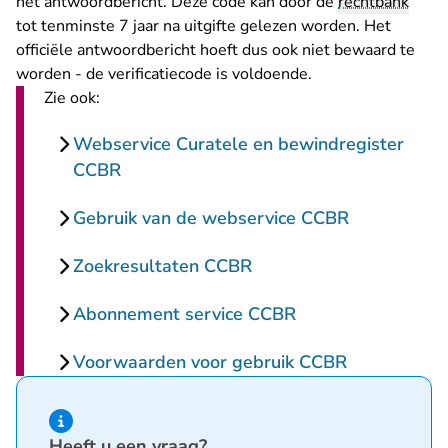
het antwoordbericht. Deze code kan door de
rechtbank
tot tenminste 7 jaar na uitgifte gelezen worden. Het
officiële antwoordbericht hoeft dus ook niet bewaard te
worden - de verificatiecode is voldoende.
Zie ook:
Webservice Curatele en bewindregister
CCBR
Gebruik van de webservice CCBR
Zoekresultaten CCBR
Abonnement service CCBR
Voorwaarden voor gebruik CCBR
Hint van type informatie
Heeft u een vraag?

**About this task**
Reproduce only the lines running from the one with "Abonnement service CCBR" through the final line of the listing above, both ends included.

**Your solution**
Abonnement service CCBR
Voorwaarden voor gebruik CCBR
Hint van type informatie
Heeft u een vraag?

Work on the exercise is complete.